Collected data:
────────

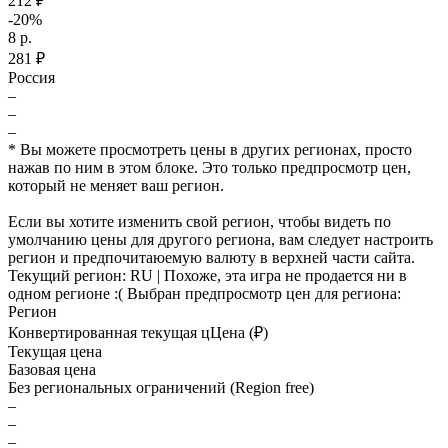
212 ₽
-20%
8 р.
281 ₽
Россия
–
–
–
* Вы можете просмотреть цены в других регионах, просто
нажав по ним в этом блоке. Это только предпросмотр цен,
который не меняет ваш регион.
Если вы хотите изменить свой регион, чтобы видеть по
умолчанию цены для другого региона, вам следует настроить
регион и предпочитаюемую валюту в верхней части сайта.
Текущий регион:
RU
| Похоже, эта игра не продается ни в
одном регионе :(
Выбран предпросмотр цен для региона:
Регион
Конвертированная текущая ц
Ц
ена (₽)
Текущая цена
Базовая цена
Без региональных ограничений (Region free)
–
–
–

────────

Work instructions:
Reply with one number only: the count of lines in the entries that contain "предпросмотр".

Answer for this exercise:
2